# [To do]
Collect each line of the entries that holds the string "text".

# [Data excerpts]
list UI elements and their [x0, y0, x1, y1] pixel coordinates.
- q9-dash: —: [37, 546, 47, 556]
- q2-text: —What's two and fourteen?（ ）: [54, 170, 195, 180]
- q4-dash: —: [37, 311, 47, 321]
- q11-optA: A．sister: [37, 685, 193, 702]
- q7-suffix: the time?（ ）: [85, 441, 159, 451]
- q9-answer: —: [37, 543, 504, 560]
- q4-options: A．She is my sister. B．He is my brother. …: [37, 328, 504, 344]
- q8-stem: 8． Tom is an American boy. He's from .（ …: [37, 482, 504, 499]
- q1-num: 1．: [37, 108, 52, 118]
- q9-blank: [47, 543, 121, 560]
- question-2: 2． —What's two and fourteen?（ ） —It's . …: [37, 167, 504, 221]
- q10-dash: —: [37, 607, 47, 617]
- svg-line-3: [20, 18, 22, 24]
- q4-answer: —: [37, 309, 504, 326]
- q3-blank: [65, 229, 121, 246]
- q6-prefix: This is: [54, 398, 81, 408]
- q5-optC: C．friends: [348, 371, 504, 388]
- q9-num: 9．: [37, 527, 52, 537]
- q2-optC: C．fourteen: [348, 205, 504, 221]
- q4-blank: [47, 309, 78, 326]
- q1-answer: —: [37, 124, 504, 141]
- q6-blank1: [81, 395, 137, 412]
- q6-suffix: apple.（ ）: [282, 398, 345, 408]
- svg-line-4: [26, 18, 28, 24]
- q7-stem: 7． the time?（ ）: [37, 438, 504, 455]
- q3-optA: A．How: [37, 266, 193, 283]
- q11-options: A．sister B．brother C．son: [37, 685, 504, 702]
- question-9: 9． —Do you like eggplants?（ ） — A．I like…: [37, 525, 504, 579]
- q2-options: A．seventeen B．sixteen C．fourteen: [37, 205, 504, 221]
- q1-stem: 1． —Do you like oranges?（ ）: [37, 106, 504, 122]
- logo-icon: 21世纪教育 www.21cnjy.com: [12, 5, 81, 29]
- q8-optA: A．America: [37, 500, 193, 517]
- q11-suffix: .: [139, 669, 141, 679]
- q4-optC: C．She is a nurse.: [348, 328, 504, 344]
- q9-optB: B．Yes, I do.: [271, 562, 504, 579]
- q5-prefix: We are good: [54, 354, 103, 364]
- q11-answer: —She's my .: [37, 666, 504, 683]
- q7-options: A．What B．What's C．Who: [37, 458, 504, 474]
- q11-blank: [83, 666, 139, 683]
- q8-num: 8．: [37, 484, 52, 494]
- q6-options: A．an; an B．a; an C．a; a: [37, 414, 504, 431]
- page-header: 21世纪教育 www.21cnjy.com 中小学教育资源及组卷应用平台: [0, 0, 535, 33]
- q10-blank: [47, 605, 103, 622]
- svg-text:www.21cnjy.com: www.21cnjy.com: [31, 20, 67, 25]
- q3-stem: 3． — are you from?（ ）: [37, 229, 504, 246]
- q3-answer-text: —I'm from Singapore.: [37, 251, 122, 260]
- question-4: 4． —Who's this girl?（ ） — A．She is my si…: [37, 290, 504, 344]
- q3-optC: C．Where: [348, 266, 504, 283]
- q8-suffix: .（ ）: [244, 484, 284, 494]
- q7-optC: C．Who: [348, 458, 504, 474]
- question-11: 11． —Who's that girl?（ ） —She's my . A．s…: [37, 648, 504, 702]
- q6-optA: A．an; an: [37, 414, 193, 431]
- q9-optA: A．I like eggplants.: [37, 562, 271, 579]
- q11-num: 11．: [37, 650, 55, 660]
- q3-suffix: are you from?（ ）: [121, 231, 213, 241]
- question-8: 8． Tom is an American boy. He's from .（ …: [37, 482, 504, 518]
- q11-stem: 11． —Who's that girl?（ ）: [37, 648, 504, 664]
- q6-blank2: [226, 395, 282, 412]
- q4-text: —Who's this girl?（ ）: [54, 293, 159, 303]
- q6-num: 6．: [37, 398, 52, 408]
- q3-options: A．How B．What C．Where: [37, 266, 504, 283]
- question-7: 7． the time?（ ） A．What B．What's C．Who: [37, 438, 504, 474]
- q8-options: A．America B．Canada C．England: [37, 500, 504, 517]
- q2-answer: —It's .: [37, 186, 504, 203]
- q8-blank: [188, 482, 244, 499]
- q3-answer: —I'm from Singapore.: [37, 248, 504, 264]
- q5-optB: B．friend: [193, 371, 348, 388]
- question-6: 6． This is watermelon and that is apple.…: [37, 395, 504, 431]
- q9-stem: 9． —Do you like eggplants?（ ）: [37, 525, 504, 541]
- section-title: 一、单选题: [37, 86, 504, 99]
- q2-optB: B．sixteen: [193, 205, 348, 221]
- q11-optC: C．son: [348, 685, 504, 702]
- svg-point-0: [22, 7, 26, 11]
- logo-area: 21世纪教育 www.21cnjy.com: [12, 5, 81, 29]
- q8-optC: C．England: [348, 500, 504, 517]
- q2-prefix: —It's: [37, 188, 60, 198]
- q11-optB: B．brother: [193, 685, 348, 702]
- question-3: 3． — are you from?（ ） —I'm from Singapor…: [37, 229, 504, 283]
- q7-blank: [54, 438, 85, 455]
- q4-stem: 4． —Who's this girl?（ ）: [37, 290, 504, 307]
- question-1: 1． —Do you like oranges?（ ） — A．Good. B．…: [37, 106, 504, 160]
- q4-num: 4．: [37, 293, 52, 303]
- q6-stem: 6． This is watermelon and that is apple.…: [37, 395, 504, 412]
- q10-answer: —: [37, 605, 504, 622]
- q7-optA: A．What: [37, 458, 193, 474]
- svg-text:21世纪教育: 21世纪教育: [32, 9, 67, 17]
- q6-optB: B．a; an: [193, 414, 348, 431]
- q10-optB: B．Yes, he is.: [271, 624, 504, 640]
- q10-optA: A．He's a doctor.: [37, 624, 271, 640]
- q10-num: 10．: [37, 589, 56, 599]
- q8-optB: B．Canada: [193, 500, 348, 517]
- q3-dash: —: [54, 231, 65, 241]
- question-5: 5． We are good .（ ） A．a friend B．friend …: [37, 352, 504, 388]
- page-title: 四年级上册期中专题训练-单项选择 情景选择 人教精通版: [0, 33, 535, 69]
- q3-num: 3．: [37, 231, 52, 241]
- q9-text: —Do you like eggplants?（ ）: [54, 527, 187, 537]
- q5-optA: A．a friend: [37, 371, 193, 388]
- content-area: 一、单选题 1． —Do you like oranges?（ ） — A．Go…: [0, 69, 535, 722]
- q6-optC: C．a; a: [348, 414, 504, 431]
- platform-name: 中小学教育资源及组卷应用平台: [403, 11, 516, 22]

# [Result of the task]
- q2-text: —What's two and fourteen?（ ）: [54, 170, 195, 180]
- svg-text:www.21cnjy.com: www.21cnjy.com: [31, 20, 67, 25]
- q3-answer-text: —I'm from Singapore.: [37, 251, 122, 260]
- q4-text: —Who's this girl?（ ）: [54, 293, 159, 303]
- svg-text:21世纪教育: 21世纪教育: [32, 9, 67, 17]
- q9-text: —Do you like eggplants?（ ）: [54, 527, 187, 537]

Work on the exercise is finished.